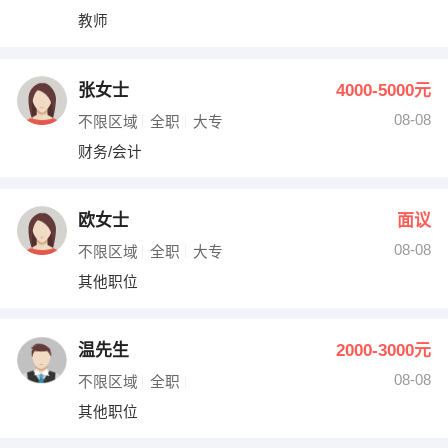
教师
张女士
4000-5000元
08-08
不限区域
全职
大专
财务/会计
欧女士
面议
08-08
不限区域
全职
大专
其他职位
温先生
2000-3000元
08-08
不限区域
全职
其他职位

-*-*-

Required work =>
Quote each record exactly as it stands, minus the pictures.

Result below =>
教师
张女士
4000-5000元
08-08
不限区域
全职
大专
财务/会计
欧女士
面议
08-08
不限区域
全职
大专
其他职位
温先生
2000-3000元
08-08
不限区域
全职
其他职位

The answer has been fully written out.